Lieb-Robinson Bound and Locality for General Markovian Quantum Dynamics

TL;DR

This paper extends the Lieb-Robinson bound to general Markovian quantum dynamics, showing a maximum signal propagation speed and correlation decay in stationary states, thus broadening its applicability in quantum physics.

Contribution

It generalizes the Lieb-Robinson bound to Markovian quantum evolution and demonstrates correlation decay in stationary states based on this bound.

Findings

Lieb-Robinson bound holds for Markovian quantum dynamics.

Correlations decay exponentially in stationary states.

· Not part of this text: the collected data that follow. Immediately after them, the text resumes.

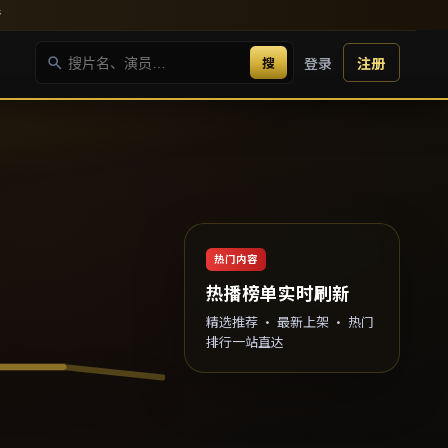
新
搜
登录
注册
热门内容
热播榜单实时刷新
精选推荐 · 最新上架 · 热门
排行一站直达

Signal propagation speed is bounded by a generalized Lieb-Robinson velocity.

Abstract

The Lieb-Robinson bound shows the existence of a maximum speed of signal propagation in discrete quantum mechanical systems with local interactions. This generalizes the concept of relativistic causality beyond field theory, and provides a powerful tool in theoretical condensed matter physics and quantum information science. Here, we extend the scope of this seminal result by considering general Markovian quantum evolution, where we prove that an equivalent bound holds. In addition, we use the generalized bound to demonstrate that correlations in the stationary state of a Markov process decay on a length-scale set by the Lieb-Robinson velocity and the system's relaxation time.